A report published in the January 12 on-line edition of the journal Nature’s Medicine, details the discovery of these long-lived T-memory stem cells that survive for decades and give rise to other types of T cells, possibly providing a sustainable source of HIV production.
amfAR launches “Countdown to a Cure for HIV/AIDS”
On February 5, The Foundation for AIDS Research (amfAR) launched “Countdown to a Cure” at their recent New York gala. The new campaign aims to find a “broadly applicable cure” for HIV by the year 2020. amfAR plans to invest $100 million dollars over the next six years in this effort.
AmfAR should be applauded for its efforts and supported in any way possible. However, the Web site description and cheesy video, to me, are a bit concerning and maybe even misleading. Among my concerns is the use of the phrase “broadly applicable cure,” which is widely stated, as its primary goal. In its campaign FAQ’s they state, “We might start by curing some of the people some of the time. It might be that there won’t be a single cure for all, but at this stage we can’t say for certain.” It’s completely reasonable to assume that a broadly applicable cure may not be possible within six years. However, with this being the case, should the non-profit be touting this as the primary goal of the campaign or was this a term chosen for its PR appeal when the campaign should stand as a respectable effort on its own?

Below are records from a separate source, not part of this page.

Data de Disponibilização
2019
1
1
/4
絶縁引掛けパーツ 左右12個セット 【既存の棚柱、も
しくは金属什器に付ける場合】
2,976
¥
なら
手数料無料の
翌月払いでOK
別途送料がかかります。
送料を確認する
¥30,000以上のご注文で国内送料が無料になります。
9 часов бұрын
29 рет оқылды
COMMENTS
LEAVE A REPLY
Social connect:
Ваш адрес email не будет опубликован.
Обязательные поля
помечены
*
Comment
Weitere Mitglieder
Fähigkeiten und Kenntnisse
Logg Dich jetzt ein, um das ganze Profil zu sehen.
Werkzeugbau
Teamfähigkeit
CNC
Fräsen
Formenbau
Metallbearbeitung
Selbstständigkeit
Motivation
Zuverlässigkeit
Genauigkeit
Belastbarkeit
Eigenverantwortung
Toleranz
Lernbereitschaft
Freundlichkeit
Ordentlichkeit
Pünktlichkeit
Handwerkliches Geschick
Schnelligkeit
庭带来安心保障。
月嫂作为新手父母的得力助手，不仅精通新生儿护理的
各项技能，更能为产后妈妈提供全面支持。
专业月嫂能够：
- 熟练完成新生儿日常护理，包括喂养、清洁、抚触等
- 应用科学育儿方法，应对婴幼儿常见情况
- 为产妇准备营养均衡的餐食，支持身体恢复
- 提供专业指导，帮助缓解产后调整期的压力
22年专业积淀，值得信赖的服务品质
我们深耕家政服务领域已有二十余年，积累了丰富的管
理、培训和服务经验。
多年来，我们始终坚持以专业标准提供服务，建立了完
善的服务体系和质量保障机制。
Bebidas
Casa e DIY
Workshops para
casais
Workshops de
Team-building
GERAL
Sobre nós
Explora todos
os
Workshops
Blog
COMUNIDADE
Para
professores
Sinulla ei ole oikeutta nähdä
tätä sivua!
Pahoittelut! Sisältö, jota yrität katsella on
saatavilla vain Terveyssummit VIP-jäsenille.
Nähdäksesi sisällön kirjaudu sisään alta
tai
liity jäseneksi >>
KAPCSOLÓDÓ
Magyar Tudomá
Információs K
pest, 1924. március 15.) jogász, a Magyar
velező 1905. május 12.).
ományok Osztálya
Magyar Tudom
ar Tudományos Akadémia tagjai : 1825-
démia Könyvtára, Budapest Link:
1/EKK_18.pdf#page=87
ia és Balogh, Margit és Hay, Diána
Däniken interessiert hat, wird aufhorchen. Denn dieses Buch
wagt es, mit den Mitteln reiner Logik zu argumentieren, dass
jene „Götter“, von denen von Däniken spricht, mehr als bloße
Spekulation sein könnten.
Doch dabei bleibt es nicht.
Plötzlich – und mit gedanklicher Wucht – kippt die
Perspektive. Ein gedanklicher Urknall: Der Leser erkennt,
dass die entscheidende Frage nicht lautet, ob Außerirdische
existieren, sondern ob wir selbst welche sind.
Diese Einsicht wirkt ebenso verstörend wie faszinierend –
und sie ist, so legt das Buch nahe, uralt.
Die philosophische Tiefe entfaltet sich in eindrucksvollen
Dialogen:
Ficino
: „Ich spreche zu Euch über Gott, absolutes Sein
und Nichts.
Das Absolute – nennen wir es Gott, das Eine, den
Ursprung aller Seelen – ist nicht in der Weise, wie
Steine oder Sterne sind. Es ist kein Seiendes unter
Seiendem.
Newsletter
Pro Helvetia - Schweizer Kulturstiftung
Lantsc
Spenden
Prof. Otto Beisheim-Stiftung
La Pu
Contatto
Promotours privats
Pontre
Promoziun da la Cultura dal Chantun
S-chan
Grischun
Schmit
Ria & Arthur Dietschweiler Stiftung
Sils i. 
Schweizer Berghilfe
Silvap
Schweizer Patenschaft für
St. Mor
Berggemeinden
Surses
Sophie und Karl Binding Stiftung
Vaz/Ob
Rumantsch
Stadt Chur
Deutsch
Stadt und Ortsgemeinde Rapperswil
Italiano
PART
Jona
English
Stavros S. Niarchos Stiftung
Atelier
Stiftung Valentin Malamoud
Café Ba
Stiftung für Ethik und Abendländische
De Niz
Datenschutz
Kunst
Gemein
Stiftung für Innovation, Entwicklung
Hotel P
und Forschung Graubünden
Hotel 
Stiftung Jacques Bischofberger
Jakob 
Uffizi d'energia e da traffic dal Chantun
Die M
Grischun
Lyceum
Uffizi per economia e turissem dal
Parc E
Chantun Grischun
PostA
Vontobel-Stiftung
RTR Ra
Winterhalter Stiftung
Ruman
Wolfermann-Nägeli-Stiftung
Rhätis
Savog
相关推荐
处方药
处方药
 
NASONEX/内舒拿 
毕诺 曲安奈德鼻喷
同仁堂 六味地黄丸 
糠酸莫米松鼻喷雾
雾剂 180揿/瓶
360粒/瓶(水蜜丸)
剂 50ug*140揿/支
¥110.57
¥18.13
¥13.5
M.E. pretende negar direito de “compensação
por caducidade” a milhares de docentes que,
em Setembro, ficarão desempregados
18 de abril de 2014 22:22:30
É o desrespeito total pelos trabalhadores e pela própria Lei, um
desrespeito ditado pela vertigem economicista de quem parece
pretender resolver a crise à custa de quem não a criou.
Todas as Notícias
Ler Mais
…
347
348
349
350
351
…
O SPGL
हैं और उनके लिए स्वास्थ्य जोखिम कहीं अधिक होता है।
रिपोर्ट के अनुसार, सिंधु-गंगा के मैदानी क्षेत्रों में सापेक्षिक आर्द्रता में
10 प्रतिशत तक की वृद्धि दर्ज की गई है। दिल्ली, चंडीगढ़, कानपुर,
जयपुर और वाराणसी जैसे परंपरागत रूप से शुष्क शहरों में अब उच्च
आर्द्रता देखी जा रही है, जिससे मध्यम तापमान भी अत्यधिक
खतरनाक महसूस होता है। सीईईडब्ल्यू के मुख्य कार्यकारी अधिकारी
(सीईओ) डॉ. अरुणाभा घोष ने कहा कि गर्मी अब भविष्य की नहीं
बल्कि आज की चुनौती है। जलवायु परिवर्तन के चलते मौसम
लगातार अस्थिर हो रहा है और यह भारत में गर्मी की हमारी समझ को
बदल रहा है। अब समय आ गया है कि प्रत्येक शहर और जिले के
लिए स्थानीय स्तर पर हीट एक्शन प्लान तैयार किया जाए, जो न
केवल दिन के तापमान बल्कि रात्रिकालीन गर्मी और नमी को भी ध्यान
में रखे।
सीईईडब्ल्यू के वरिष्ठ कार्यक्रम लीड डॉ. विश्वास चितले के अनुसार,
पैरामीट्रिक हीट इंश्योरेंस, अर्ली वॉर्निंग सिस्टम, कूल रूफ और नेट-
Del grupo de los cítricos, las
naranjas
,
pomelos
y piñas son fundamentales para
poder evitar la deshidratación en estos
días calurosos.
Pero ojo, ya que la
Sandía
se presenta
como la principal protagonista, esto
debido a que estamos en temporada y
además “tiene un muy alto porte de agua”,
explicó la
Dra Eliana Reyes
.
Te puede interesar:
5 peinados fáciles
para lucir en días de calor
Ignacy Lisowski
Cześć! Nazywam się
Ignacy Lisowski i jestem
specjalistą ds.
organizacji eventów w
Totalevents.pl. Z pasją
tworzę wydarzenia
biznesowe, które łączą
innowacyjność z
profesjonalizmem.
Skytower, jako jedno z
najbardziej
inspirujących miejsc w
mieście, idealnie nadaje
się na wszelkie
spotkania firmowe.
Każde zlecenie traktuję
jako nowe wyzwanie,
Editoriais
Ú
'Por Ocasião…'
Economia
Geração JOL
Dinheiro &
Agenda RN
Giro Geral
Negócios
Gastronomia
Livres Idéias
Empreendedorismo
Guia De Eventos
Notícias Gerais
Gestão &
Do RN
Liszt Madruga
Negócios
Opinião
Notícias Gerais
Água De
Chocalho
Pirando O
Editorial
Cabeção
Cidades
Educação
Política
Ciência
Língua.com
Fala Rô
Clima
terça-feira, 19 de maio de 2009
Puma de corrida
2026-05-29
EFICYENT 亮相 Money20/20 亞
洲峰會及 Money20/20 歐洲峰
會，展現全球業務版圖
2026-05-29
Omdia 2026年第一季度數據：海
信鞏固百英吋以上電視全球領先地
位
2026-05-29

Jeannie Wraight is the editor-in-chief and co-founder of HIV and HCV Haven (www.hivhaven.com) and a blogger and writer for TheBody.com. She is a member of the Board of Directors of Health People, a community-based organization in the South Bronx and an advisor to TRW (Teach me to Read and Write), a community-based organization in Kampala, Uganda. She lives with her husband in the Bronx, New York.